Advertisement

Main Ad

How to create a website offline copy with wget in Kali Linux

During the "Reconnaissance" phase we might need to frequently access the targeted website and this can trigger some alarms. I used to rely on Httrack – or WebHttrack – for making one-on-one offline copies for a given web-page, but for some odd reasons it doesn't work on my current Kali installation. For those who want to give WEBHTTRACK a chance, one thing you need to remember: it's not included by default in Kali. In order to install webhttrack type the following:
apt-get update
apt-get install webhttrack
to get the full GUI version, or
apt-get update
apt-get install httrack
to get the command-line version only.

Searching for alternative easy ways to do it, I've found this tutorial from kossboss – all the credit goes there.
Open a terminal and type mkdir /mywebsitedownloads/ and then
cd / mywebsitedownloads – you can name the folder in any way you wish.
Now (copy and paste):
wget --limit-rate=200k --no-clobber --convert-links --random-wait -r -p -E -e robots=off -U mozilla http://www.nameofthesiteyouwanttocopy.com
Replace the nameofthesiteyouwanttocopy.com with the actual name of your targeted web-page. Below is the explanation of each command:

--limit-rate=200k: Limit the download to 200 Kb/sec – higher download rates might seem suspicious.
--no-clobber: don't overwrite any existing files (used in case the download is interrupted and
resumed).
--convert-links: convert links so that they work locally, off-line, instead of pointing to a website online.
--random-wait: Random waits between download – same reason as for the limit-rate.
-r: Recursive - downloads full website
-p: downloads everything, including pictures.
-E: gets the right extension of the file.
-e robots=off: prevent the website from considering your session as a robot/crawler.
-U mozilla: pretends to be just like a web-browser.

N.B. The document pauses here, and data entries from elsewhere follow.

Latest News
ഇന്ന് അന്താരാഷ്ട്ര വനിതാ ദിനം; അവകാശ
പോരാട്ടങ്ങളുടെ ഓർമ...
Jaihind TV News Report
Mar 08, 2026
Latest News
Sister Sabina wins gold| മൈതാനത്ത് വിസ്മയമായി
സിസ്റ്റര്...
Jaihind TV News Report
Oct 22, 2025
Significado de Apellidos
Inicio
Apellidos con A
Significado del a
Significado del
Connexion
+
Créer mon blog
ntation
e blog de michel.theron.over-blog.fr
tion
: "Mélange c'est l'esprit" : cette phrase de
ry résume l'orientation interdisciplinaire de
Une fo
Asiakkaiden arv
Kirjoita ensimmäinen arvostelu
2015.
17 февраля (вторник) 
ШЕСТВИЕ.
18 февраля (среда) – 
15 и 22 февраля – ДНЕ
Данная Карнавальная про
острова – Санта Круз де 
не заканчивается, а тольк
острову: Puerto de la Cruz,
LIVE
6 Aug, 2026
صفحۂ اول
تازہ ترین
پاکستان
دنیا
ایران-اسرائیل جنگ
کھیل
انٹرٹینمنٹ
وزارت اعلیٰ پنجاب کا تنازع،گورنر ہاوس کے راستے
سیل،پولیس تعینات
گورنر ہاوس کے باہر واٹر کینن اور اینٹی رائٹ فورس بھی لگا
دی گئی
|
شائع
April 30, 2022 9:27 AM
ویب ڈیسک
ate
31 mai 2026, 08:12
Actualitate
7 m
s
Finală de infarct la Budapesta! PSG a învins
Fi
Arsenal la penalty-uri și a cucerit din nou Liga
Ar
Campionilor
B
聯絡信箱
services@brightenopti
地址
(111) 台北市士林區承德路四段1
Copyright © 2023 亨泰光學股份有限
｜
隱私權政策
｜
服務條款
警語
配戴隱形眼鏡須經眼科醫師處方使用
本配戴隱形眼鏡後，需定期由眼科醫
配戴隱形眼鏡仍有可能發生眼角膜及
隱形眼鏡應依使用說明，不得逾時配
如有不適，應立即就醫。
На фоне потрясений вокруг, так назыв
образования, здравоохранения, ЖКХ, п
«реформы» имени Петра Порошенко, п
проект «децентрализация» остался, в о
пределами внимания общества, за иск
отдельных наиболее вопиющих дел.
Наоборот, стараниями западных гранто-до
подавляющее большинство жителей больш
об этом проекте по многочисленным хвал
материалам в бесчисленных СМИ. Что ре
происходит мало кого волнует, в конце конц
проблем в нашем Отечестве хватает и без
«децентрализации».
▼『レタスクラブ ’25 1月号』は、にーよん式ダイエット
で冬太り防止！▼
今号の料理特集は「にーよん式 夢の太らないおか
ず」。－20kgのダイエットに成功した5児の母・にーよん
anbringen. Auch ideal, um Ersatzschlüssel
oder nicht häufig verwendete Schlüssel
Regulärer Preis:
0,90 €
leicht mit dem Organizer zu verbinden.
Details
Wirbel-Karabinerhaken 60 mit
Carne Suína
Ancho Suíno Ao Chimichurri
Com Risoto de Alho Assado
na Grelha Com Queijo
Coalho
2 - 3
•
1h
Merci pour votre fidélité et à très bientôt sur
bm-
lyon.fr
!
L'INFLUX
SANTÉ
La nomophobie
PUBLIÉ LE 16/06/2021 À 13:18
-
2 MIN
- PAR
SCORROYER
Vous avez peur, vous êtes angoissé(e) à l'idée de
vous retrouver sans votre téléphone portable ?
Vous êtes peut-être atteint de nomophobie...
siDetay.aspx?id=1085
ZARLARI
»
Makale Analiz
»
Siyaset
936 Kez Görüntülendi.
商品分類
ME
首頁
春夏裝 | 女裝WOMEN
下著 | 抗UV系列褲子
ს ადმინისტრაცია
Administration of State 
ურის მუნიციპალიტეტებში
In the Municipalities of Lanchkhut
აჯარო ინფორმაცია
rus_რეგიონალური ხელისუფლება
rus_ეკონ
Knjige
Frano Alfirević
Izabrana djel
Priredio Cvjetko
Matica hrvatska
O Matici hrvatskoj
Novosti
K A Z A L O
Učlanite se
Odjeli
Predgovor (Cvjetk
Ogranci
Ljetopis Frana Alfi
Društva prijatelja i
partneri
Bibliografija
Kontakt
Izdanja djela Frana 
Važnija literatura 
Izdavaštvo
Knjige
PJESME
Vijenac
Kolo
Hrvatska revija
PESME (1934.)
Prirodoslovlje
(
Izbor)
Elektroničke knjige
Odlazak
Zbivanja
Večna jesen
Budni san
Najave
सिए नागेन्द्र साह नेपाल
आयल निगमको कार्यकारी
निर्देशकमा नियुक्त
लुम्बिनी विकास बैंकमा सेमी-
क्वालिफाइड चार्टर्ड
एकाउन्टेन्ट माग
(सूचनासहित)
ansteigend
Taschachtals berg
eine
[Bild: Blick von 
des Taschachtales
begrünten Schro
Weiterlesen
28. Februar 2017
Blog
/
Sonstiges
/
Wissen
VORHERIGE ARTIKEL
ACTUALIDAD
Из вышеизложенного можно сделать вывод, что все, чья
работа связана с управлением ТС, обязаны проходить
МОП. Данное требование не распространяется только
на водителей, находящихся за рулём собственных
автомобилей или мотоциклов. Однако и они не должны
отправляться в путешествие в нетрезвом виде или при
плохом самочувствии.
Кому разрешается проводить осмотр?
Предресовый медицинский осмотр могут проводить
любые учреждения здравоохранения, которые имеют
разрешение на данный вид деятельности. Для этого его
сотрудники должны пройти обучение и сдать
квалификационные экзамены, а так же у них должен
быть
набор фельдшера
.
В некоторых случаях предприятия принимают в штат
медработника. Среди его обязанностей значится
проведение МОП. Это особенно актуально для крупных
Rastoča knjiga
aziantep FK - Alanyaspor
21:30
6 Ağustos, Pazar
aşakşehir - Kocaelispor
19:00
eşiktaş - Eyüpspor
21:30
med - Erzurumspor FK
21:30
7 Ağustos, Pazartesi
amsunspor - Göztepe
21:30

Once the download is completed you can find the offline copy in /nameofthefolder you used for saving your downloaded page – look for the home/index.html page.
wget-screen-running-offline-copy

You'll notice that it is an identical copy – it preserves the link structure, pictures, code and other formatting. Remember that anytime you interact directly with any online resources owned by the 'target', there's a chance you'll leave your digital fingerprint behind.